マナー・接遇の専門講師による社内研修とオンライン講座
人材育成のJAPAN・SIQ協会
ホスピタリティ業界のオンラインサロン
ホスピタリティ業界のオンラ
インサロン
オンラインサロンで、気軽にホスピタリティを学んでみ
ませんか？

───

*Task directions*. Make an exact copy of each line, beginning at the one containing "ホスピタリティ業界のオンラインサロン" and ending with the last line of the data, and of no other line.

*Output below*.
ホスピタリティ業界のオンラインサロン
ホスピタリティ業界のオンラ
インサロン
オンラインサロンで、気軽にホスピタリティを学んでみ
ませんか？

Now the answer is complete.